Where a line contains "হামের উপসর্গে আরও ৩ শিশুর", start there and write out that line and each one after it, word for word, through the final line of the entries; add nothing else.
Start of Block
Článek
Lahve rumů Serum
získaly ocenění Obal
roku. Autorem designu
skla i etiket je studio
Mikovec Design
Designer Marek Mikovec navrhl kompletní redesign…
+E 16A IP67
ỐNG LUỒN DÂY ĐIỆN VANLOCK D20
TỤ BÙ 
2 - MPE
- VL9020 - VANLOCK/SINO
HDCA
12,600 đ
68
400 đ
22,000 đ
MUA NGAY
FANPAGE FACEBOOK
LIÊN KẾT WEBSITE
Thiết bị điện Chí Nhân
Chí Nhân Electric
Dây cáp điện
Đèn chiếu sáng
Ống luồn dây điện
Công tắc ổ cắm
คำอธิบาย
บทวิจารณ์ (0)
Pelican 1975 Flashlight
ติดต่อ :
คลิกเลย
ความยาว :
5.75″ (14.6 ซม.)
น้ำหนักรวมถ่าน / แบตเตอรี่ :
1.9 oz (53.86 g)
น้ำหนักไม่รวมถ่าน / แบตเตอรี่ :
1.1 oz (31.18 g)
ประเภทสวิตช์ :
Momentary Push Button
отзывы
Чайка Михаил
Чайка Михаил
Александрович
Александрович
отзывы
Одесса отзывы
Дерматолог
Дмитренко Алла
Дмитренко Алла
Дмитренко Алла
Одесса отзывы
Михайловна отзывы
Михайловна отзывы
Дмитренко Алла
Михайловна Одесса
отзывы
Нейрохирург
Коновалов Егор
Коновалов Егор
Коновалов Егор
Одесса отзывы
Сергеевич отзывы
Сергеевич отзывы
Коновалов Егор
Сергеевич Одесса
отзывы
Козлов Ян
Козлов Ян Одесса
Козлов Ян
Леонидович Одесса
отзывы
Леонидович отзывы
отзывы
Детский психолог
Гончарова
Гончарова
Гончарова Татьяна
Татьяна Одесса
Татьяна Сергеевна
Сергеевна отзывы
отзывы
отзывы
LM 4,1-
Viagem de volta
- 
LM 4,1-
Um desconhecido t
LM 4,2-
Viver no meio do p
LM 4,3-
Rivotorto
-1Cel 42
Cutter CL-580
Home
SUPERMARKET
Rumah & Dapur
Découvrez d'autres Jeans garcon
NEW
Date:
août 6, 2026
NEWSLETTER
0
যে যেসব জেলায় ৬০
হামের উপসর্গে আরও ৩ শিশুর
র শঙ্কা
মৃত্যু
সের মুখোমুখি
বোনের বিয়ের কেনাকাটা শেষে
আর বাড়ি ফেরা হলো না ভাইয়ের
End of Block
→ **Response to this task**
হামের উপসর্গে আরও ৩ শিশুর
র শঙ্কা
মৃত্যু
সের মুখোমুখি
বোনের বিয়ের কেনাকাটা শেষে
আর বাড়ি ফেরা হলো না ভাইয়ের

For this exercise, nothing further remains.